Pai de dois, o administrador Alisson Ferreira conta que criar e manter limites é um desafio diário dentro de casa, mas ele não desiste.
“Sempre coloco regras, mas faço isso conversando, explicando que temos que viver o mundo real, e eles, no geral, entendem. Sempre tem aquelas ‘escapadinhas’, que às vezes não percebemos, mas tento criar alternativas que sejam atrativas para eles”.
No entanto, mais do evitar, os pais precisam estar cientes do que é consumido na intetnet pelos filhos e ajudar a gerir esse conteúdo de forma segura e saudável.
“Conhecer os conteúdos facilita a detecção de riscos como cyberbullying, grooming e conteúdos mais agressivos, além de criar uma base para diálogo aberto“, observa. Diálogo esse, inclusive, que fortalece o vínculo entre pais e filhos, permitindo conversas sobre interesses, críticas construtivas e validação emocional.
Como saber se meu filho está sendo prejudicado?
“Sinais básicos incluem alterações no sono (dificuldade para dormir, pesadelos, insônia), alterações de humor (irritabilidade, ansiedade, retraimento), dificuldade de atenção que se manifesta como queda no rendimento escolar”, alerta Adriel.
Outros sinais incluem dificuldades de convivência e saúde física. “Problemas de relacionamento (isolamento, conflitos com amigos ou familiares), comportamento compulsivo relacionado ao uso, alterações na alimentação (comer de forma irregular ou compulsiva) e manifestações somáticas como fadiga ou dores de cabeça frequentes”, explica.
Se esses sinais forem persistentes, a orientação é sempre recomendável buscar avaliação de um pediatra ou psicólogo para obter um diagnóstico mais detalhado e identificar a causa raiz do problema.
Sobre a idade ideal para começar a usar as tecnologias, Adriel propõe uma abordagem progressiva.
“Em linhas gerais, crianças até 5–6 anos devem ter uso mínimo ou até nulo. De 6–8 anos, interfaces simples com objetivos lúdicos. Entre 8–12, uso orientado com conteúdos que incentivem aprendizado. E adolescentes a partir de 12 anos, com diálogo sobre uso responsável, privacidade, redes sociais e exploração de identidade de forma consciente”.
Pais como modelo
Quantas vezes ouvimos que o exemplo é a melhor escola? Por isso, nada melhor do que apresentar experiências fora do mundo digital para os filhos e mostrar que tudo isso pode ser muito mais legal do que telas e redes sociais: “Compartilhar atividades offline, como esportes, hobbies, leitura ou jogos de tabuleiro, ajuda a normalizar esse equilíbrio”,.

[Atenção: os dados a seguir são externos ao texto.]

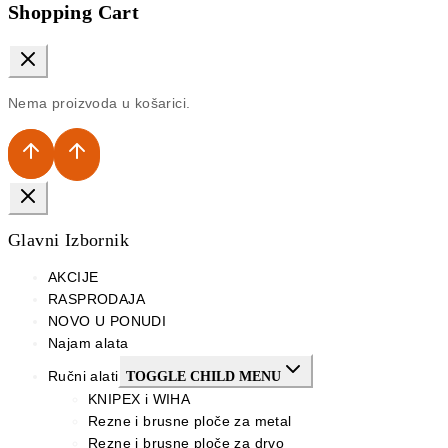
Shopping Cart
Nema proizvoda u košarici.
Glavni Izbornik
AKCIJE
RASPRODAJA
NOVO U PONUDI
Najam alata
Ručni alati
TOGGLE CHILD MENU
KNIPEX i WIHA
Rezne i brusne ploče za metal
Rezne i brusne ploče za drvo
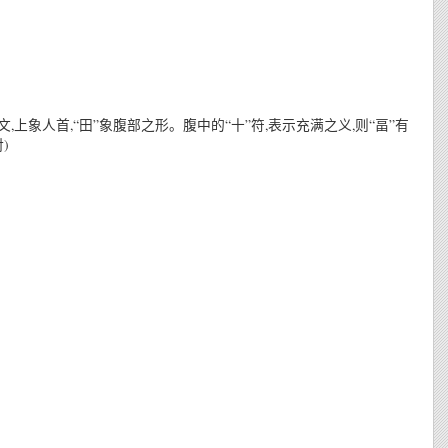
初文,上象人首,“田”象腹部之形。腹中的“十”符,表示充满之义,则“畐”有
)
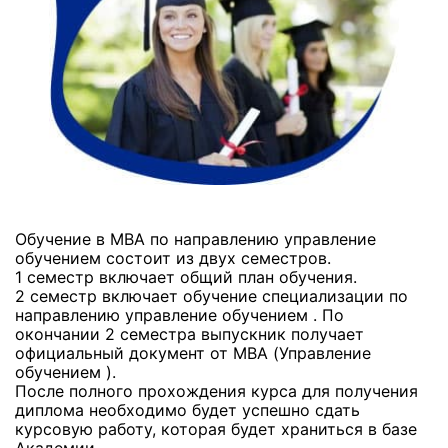
Обучение в МВА по направлению управление
обучением состоит из двух семестров.
1 семестр включает общий план обучения.
2 семестр включает обучение специализации по
направлению управление обучением . По
окончании 2 семестра выпускник получает
официальный документ от МВА (Управление
обучением ).
После полного прохождения курса для получения
диплома необходимо будет успешно сдать
курсовую работу, которая будет храниться в базе
Академии.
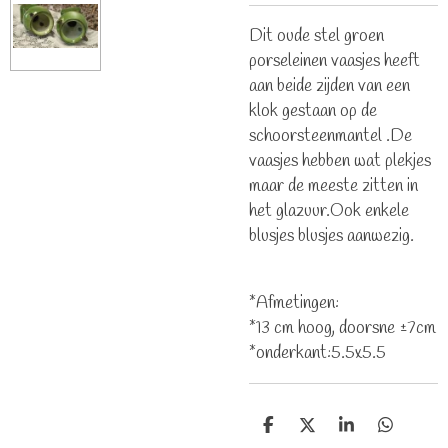
Dit oude stel groen
porseleinen vaasjes heeft
aan beide zijden van een
klok gestaan op de
schoorsteenmantel .De
vaasjes hebben wat plekjes
maar de meeste zitten in
het glazuur.Ook enkele
blusjes blusjes aanwezig.
*Afmetingen:
*13 cm hoog, doorsne ±7cm
*onderkant:5.5x5.5
D
D
S
D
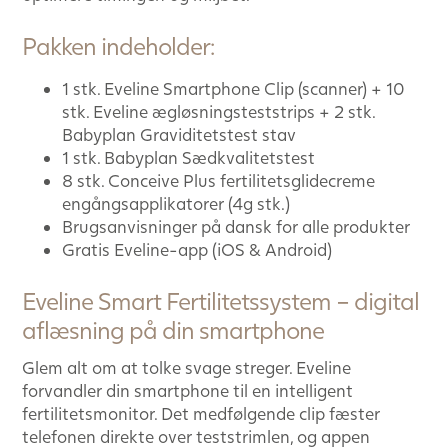
Pakken indeholder:
1 stk. Eveline Smartphone Clip (scanner) + 10
stk. Eveline ægløsningsteststrips + 2 stk.
Babyplan Graviditetstest stav
1 stk. Babyplan Sædkvalitetstest
8 stk. Conceive Plus fertilitetsglidecreme
engångsapplikatorer (4g stk.)
Brugsanvisninger på dansk for alle produkter
Gratis Eveline-app (iOS & Android)
Eveline Smart Fertilitetssystem – digital
aflæsning på din smartphone
Glem alt om at tolke svage streger. Eveline
forvandler din smartphone til en intelligent
fertilitetsmonitor. Det medfølgende clip fæster
telefonen direkte over teststrimlen, og appen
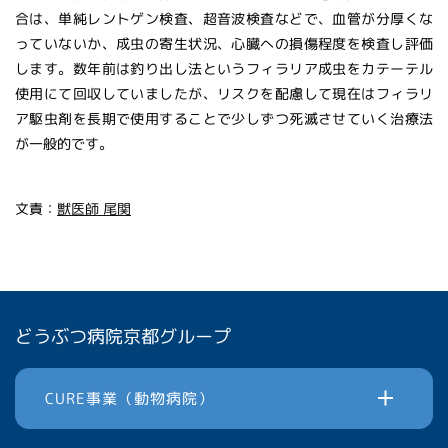
合は、単純レントゲン検査、超音波検査などで、血管が分厚くな
っていないか、成虫の寄生状況、心臓への損傷程度を検査し評価
します。数年前は釣り出し法というフィラリア成虫をカテーテル
使用にて回収していましたが、リスクを配慮して現在はフィラリ
ア駆虫剤を長期で使用することで少しずつ死滅させていく治療法
が一般的です。
文責：
獣医師 尾関
どうぶつ病院京都グループ
CURE事業（動物病院）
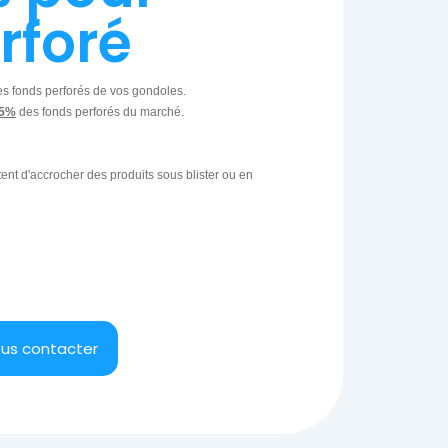
rforé
les fonds perforés de vos gondoles.
95%
des fonds perforés du marché.
ent d'accrocher des produits sous blister ou en
us contacter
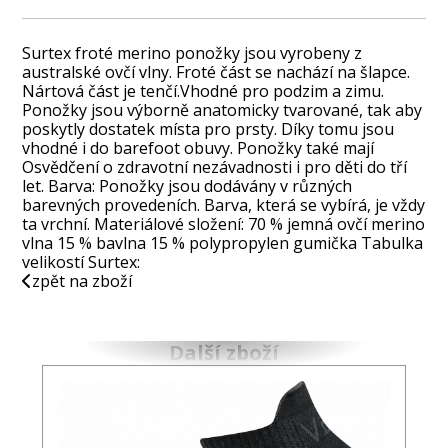
Surtex froté merino ponožky jsou vyrobeny z
australské ovčí vlny. Froté část se nachází na šlapce.
Nártová část je tenčí.Vhodné pro podzim a zimu.
Ponožky jsou výborně anatomicky tvarované, tak aby
poskytly dostatek místa pro prsty. Díky tomu jsou
vhodné i do barefoot obuvy. Ponožky také mají
Osvědčení o zdravotní nezávadnosti i pro děti do tří
let. Barva: Ponožky jsou dodávány v různých
barevných provedeních. Barva, která se vybírá, je vždy
ta vrchní. Materiálové složení: 70 % jemná ovčí merino
vlna 15 % bavlna 15 % polypropylen gumička Tabulka
velikostí Surtex:
zpět na zboží
Další zboží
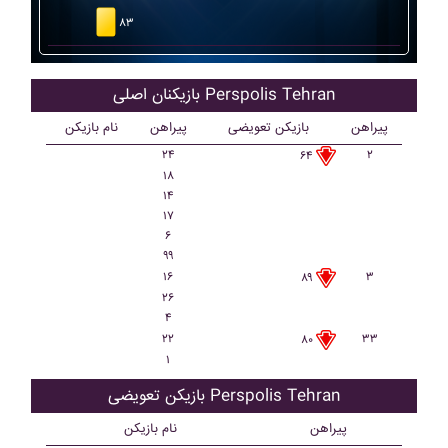
۸۳
بازیکنان اصلی Perspolis Tehran
پیراهن
بازیکن تعویضی
پیراهن
نام بازیکن
۲۴
۲
۶۴
۱۸
۱۴
۱۷
۶
۹۹
۱۶
۳
۸۹
۲۶
۴
۲۲
۳۳
۸۰
۱
بازیکن تعویضی Perspolis Tehran
پیراهن
نام بازیکن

Outra dicas para convencer os pequenos das vantagens de se desconectar são criar zonas livres de tela, como mesa de jantar e quarto, reservar uma hora por dia para convivência sem dispositivo e conversar regularmente sobre conteúdos vistos online. E se surgirem sinais de desregulação emocional, dificuldades de sono ou impactos escolares persistentes, é fundamental buscar apoio profissional.
Diante do abismo geracional entre pais que cresceram sem internet e filhos que já nascem conectados e reconhecer essa diferença já é o primeiro passo: “É normal o adulto sentir-se fora de lugar“. Ele diz que aprender com os filhos também pode ser parte da solução. “Construir uma parceria com a criança transforma a relação em aprendizado mútuo, onde o filho ajuda a entender as plataformas enquanto o pai oferece limites e valores“, sugere.